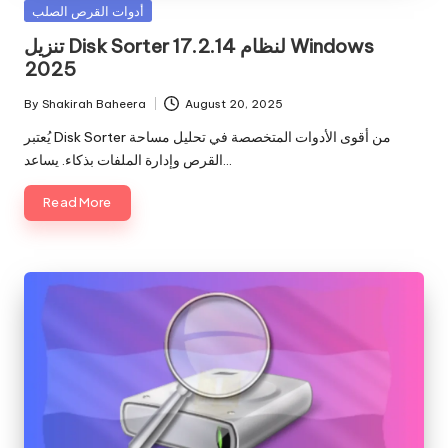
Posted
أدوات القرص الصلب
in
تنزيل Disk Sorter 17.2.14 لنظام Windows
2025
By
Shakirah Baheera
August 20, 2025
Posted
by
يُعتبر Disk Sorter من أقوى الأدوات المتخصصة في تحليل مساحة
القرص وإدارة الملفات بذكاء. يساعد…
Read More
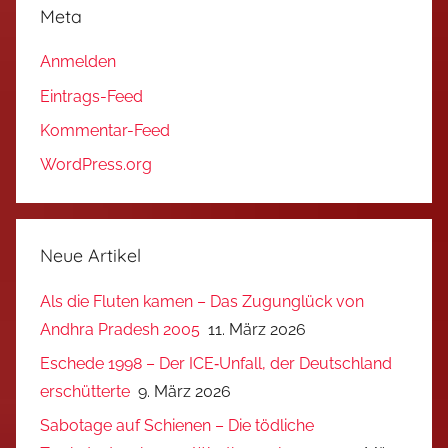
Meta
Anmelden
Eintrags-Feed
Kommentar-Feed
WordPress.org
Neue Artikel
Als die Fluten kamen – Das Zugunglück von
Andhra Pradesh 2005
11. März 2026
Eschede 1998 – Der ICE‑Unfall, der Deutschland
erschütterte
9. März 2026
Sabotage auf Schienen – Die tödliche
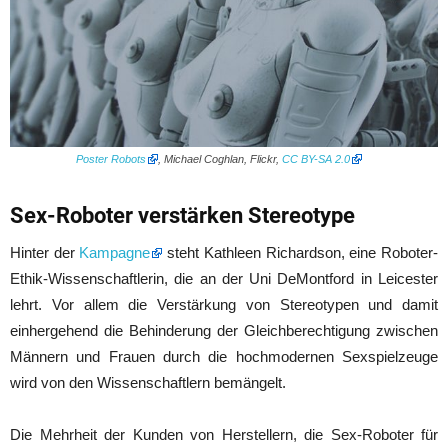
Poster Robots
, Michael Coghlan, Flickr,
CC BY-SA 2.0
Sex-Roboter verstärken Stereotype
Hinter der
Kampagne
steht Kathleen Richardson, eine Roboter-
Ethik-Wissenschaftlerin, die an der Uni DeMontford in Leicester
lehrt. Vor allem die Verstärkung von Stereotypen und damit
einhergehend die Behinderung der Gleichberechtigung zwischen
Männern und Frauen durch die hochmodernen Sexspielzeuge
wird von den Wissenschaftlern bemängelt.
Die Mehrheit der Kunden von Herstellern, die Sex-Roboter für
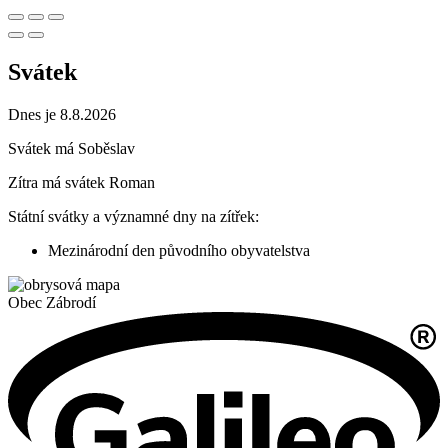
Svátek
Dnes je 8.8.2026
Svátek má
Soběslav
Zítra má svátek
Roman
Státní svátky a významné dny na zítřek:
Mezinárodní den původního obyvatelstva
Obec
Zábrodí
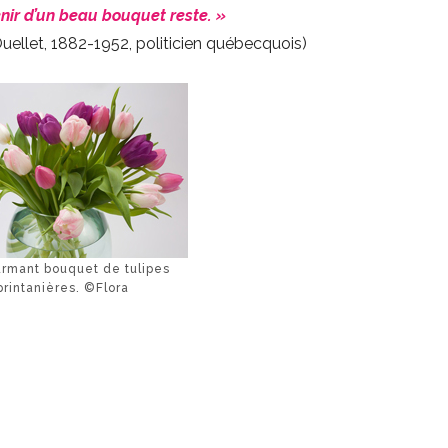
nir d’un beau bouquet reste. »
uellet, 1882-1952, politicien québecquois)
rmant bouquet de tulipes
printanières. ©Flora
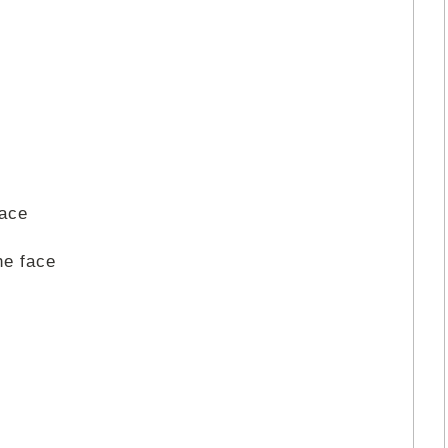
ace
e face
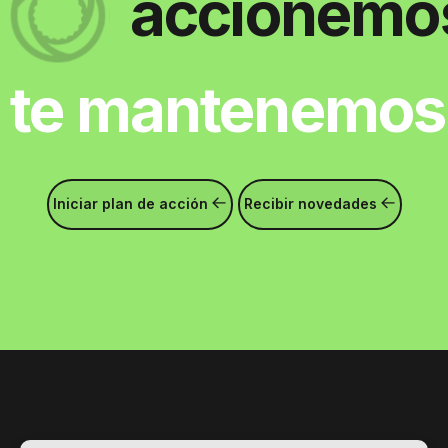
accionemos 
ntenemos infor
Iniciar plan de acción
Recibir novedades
* * * *
__WHAT NEEDS TO BE DONE__
Please copy, exactly and only, the lines of the listing that run from the one holding "wird von den Wissenschaftlern bemängelt." through its last line, and exclude pictures.

__TASK RESULT__
wird von den Wissenschaftlern bemängelt.
Die Mehrheit der Kunden von Herstellern, die Sex-Roboter für
Svátek
Dnes je 8.8.2026
Svátek má
Soběslav
Zítra má svátek
Roman
Státní svátky a významné dny na zítřek:
Mezinárodní den původního obyvatelstva
Obec
Zábrodí
nir d’un beau bouquet reste. »
uellet, 1882-1952, politicien québecquois)
rmant bouquet de tulipes
printanières. ©Flora
ace
e face
accionemos 
ntenemos infor
Iniciar plan de acción
Recibir novedades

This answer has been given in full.